Susan Pintzuk's "Variationist approaches to syntactic change" is another example of statistical abuse. Her data consist of 14 paired counts of the position of the verb in main and in subordinate clauses, drawn from Old English texts dating from 884 to 1100AD. The two sets of points, which form two vaguely S-shaped curves, are then submitted to an ad hoc logarithmic transform to turn them into straight lines (nowhere shown in the paper).

This is standard procedure, its only purpose being to facilitate the computation of regression coefficients (but none of that is explained).

Then, because the slopes of the regression lines for main and subordinate clauses are almost identical (0.519 and 0.525), Pintzuk concludes that "the frequency of verb-second order is increasing at the same rate in main clauses as in subordinate clauses". This is nonsense, as much a parody of statistics as Ruhlen's publications are of linguistics. A cursory glance at the diagram suggests that the frequencies of verb-second constructions in main clauses and in subordinate clauses are quite independent. I went to the trouble of computing the correlation coefficient and I was not surprised at the result: r =0.376. With only 12 degrees of freedom in the data, this does not differ significantly from zero at the 90 per cent confidence level, let alone at the minimum required in practice: 95 per cent.

Such depths of ignorance are alas the norm with linguists. Exactly 30 years ago, before I knew much of statistics and computational methods, I came across an article by Wilhelm Milke that aroused my suspicions and prompted me to seek the advice of our consulting statistician at the Australian National University. As she read the article a smile formed on her face, and became wider until she burst into peals of uncontrollable laughter.

Once recovered, but still with tears in her eyes, she said: "Is that what you people believe?" Humbling words indeed. But yes, Yvonne, that is what most of us people believed then, what they still believe now, and what publications such as this only serve to enshrine.

So is there really nothing worth scavenging from this Handbook of Historical Linguistics ? No. What is not waffle or nonsense has already been said elsewhere, and better.

One must question one's judgement when it is so extreme and, doubting mine, I asked a fellow comparativist who happens to have been awarded two entries in the bibliography, both with "historical linguistics" in their titles. He never made it beyond half-way through the introduction. Lost interest.

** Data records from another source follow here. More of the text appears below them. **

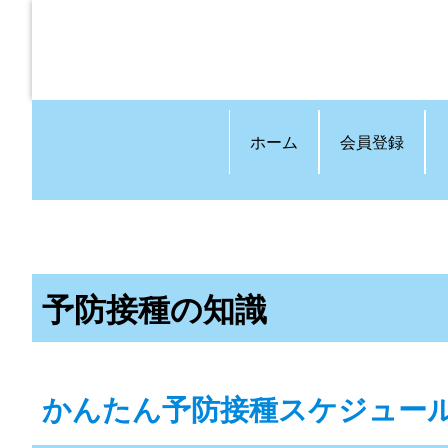
ホーム
会員登録
予防接種の知識
かんたん予防接種スケジュー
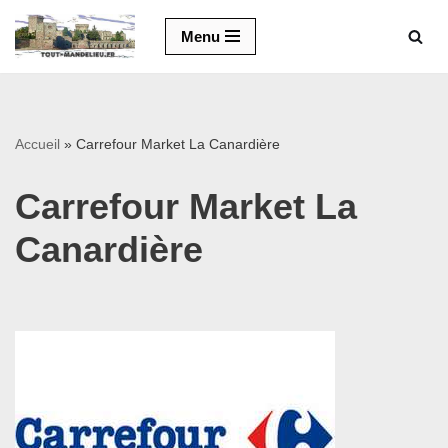
Menu
Aller
au
contenu
Accueil
»
Carrefour Market La Canardière
Carrefour Market La
Canardière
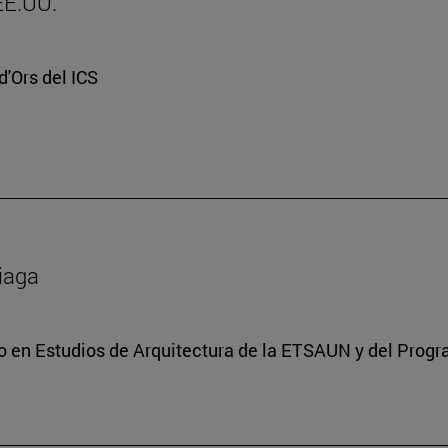
 EE.UU.
d'Ors del ICS
ciaga
do en Estudios de Arquitectura de la ETSAUN y del Prog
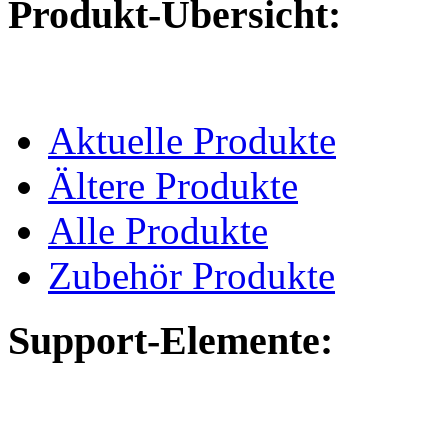
Produkt-Übersicht:
Aktuelle Produkte
Ältere Produkte
Alle Produkte
Zubehör Produkte
Support-Elemente:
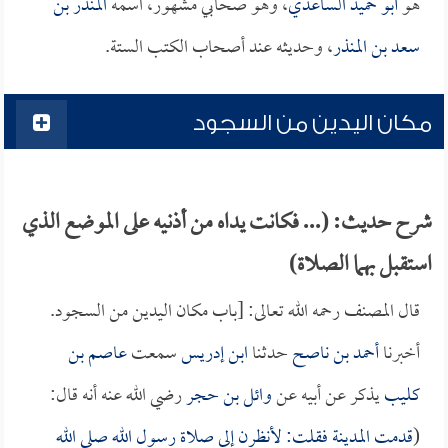
هو
أبو حميد الساعدي
، وهو صحابي مشهور، اسمه
المنذر بن
سعد بن المنذر
، وحديثه عند أصحاب الكتب الستة.
مكان اليدين من السجود
شرح حديث: (... فكانت يداه من أذنيه على الموضع الذي
استقبل بهما الصلاة)
قال المصنف رحمه الله تعالى: [باب مكان اليدين من السجود.
أخبرنا
أحمد بن ناصح
حدثنا
ابن إدريس
سمعت
عاصم بن
كليب
يذكر عن أبيه عن
وائل بن حجر
رضي الله عنه أنه قال:
(
قدمت المدينة فقلت: لأنظرن إلى صلاة رسول الله صلى الله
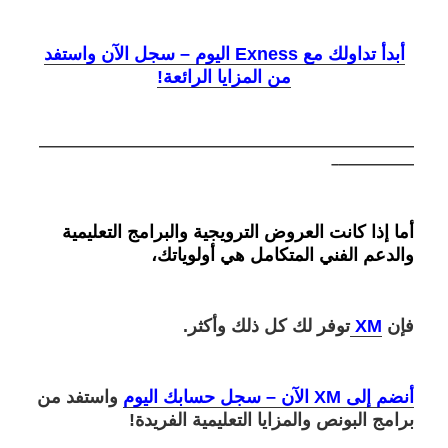
أبدأ تداولك مع Exness اليوم – سجل الآن واستفد
من المزايا الرائعة!
—————————————————————————
—————–
أما إذا كانت العروض الترويجية والبرامج التعليمية
والدعم الفني المتكامل هي أولوياتك،
فإن
XM
توفر لك كل ذلك وأكثر.
أنضم إلى XM الآن – سجل حسابك اليوم
واستفد من
برامج البونص والمزايا التعليمية الفريدة!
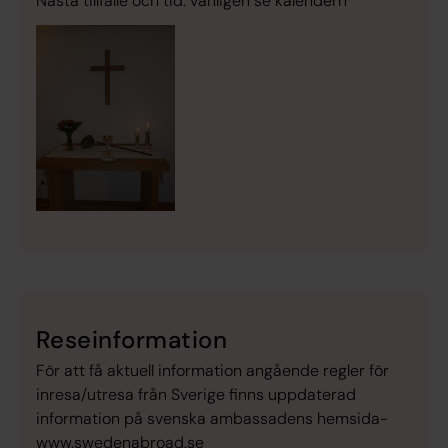
Nästa tillfälle och tid: vänligen se kalendern
Reseinformation
För att få aktuell information angående regler för
inresa/utresa från Sverige finns uppdaterad
information på svenska ambassadens hemsida-
www.swedenabroad.se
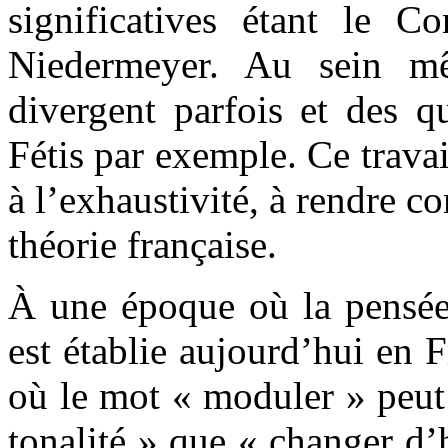
significatives étant le Co
Niedermeyer. Au sein mêm
divergent parfois et des qu
Fétis par exemple. Ce travai
à l’exhaustivité, à rendre co
théorie française.
À une époque où la pensée 
est établie aujourd’hui en F
où le mot « moduler » peut 
tonalité » que « changer d’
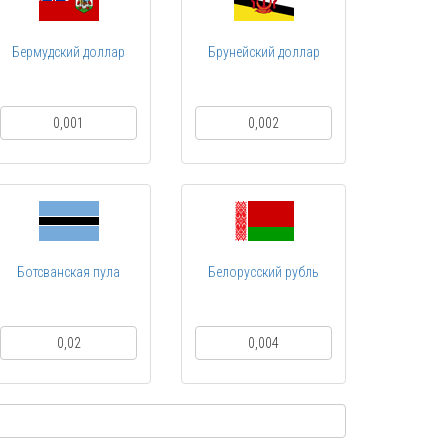
Бермудский доллар
Брунейский доллар
0,001
0,002
Ботсванская пула
Белорусский рубль
0,02
0,004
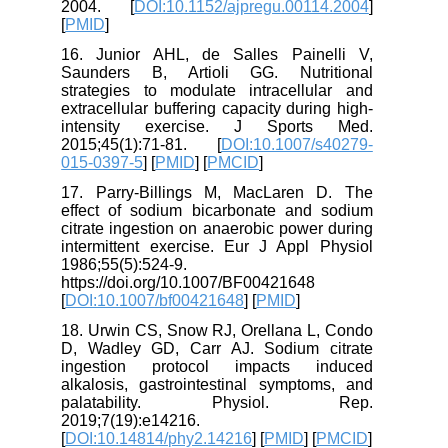
2004. [
DOI:10.1152/ajpregu.00114.2004
]
[
PMID
]
16. Junior AHL, de Salles Painelli V,
Saunders B, Artioli GG. Nutritional
strategies to modulate intracellular and
extracellular buffering capacity during high-
intensity exercise. J Sports Med.
2015;45(1):71-81. [
DOI:10.1007/s40279-
015-0397-5
] [
PMID
] [
PMCID
]
17. Parry-Billings M, MacLaren D. The
effect of sodium bicarbonate and sodium
citrate ingestion on anaerobic power during
intermittent exercise. Eur J Appl Physiol
1986;55(5):524-9.
https://doi.org/10.1007/BF00421648
[
DOI:10.1007/bf00421648
] [
PMID
]
18. Urwin CS, Snow RJ, Orellana L, Condo
D, Wadley GD, Carr AJ. Sodium citrate
ingestion protocol impacts induced
alkalosis, gastrointestinal symptoms, and
palatability. Physiol. Rep.
2019;7(19):e14216.
[
DOI:10.14814/phy2.14216
] [
PMID
] [
PMCID
]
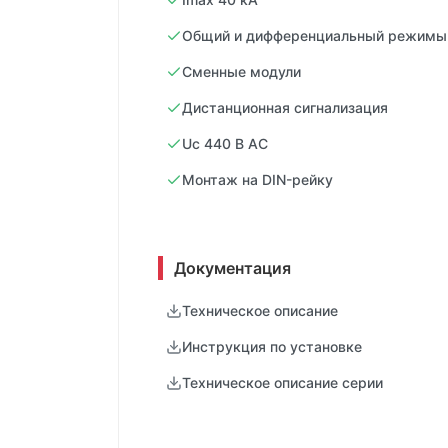
Общий и дифференциальный режимы
Сменные модули
Дистанционная сигнализация
Uc 440 В AC
Монтаж на DIN-рейку
Документация
Техническое описание
Инструкция по установке
Техническое описание серии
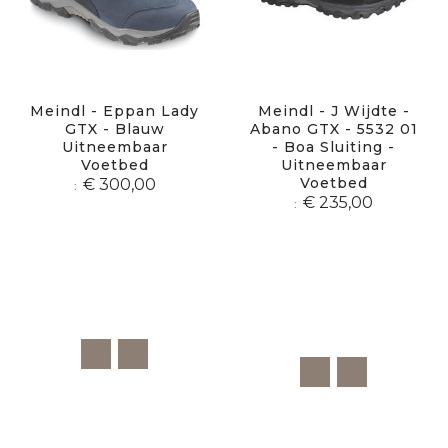
Meindl - Eppan Lady
Meindl - J Wijdte -
GTX - Blauw
Abano GTX - 5532 01
Uitneembaar
- Boa Sluiting -
Voetbed
Uitneembaar
Voetbed
€ 300,00
€ 235,00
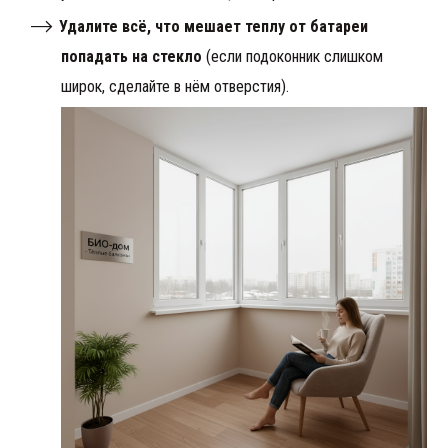
Удалите всё, что мешает теплу от батареи
попадать на стекло
(если подоконник слишком
широк, сделайте в нём отверстия).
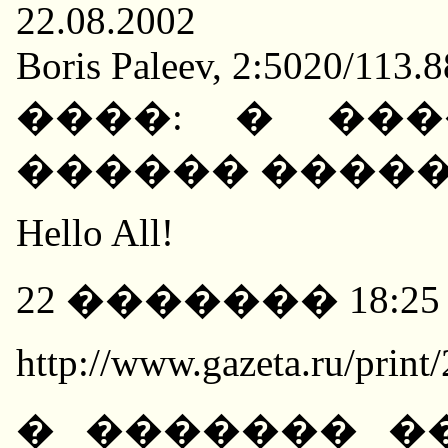
22.08.2002
Boris Paleev, 2:5020/113.
����: � ��
������ ����
Hello All!
22 ������� 18:25
http://www.gazeta.ru/prin
� ������� �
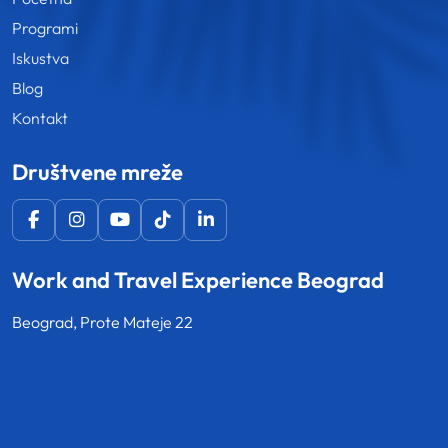
Programi
Iskustva
Blog
Kontakt
Društvene mreže
Work and Travel Experience Beograd
Beograd, Prote Mateje 22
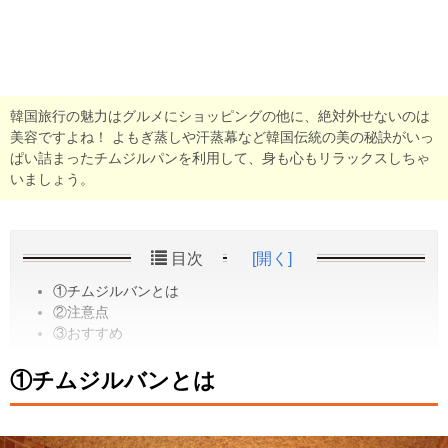
韓国旅行の魅力はグルメにショッピングの他に、絶対外せないのは
美容ですよね！ よもぎ蒸しや汗蒸幕など韓国伝統の美の秘訣がいっ
ぱい詰まったチムジルパンを利用して、身も心もリラックスしちゃ
いましょう。
目次
[開く]
①チムジルバンとは
②注意点
③おすすめ
①チムジルバンとは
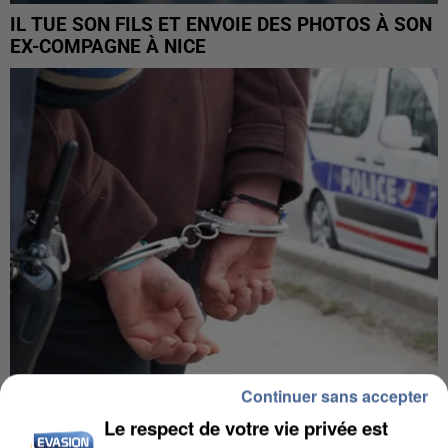
IL TUE SON FILS ET ENVOIE DES PHOTOS À SON
EX-COMPAGNE À NICE
Continuer sans accepter
L’UN DES FONDATEURS SUPPOSÉS DE LA DZ
Le respect de votre vie privée est
MAFIA INTERPELLÉ EN ALGÉRIE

Could not see where it was all leading. "An introduction should not be so long," he commented. And long it is, 131 pages followed by 50 pages of notes. In just a miserly 168 pages, Henry Hoenigswald presented an account of language change and linguistic reconstruction, clear, detailed and thorough, in 1960. A true handbook. It is old, yes, but no progress has been made since. Rather, progresses have been made, such as shown in Kuhn's thesis, but they have remained unpublished or ignored. And you can find a used copy of Hoenigswald's Language Change and Linguistic Reconstruction for as little as a fiver. Highly recommended.

Jacques B. M. Guy is a computer scientist interested in natural language understanding. He holds a PhD in linguistics from the Australian National University.